▸ Problem to solve
Using the entries below, say how many of the lines carry "carta". Write the number alone.

▸ Data excerpts
━━━━━━━━
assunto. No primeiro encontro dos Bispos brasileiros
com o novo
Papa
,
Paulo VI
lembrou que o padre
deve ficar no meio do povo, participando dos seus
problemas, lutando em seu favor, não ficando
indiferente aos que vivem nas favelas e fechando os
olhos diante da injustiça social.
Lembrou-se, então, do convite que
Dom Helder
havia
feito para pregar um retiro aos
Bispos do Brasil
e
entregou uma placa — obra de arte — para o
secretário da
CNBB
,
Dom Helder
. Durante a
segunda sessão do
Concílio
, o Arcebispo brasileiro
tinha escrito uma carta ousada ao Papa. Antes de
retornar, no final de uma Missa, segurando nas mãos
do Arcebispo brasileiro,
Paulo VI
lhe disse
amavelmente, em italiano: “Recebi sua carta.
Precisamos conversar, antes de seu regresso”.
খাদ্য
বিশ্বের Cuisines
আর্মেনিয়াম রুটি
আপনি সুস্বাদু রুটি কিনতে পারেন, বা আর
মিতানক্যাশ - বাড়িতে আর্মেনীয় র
━━━━━━━━
▸ Written solution
2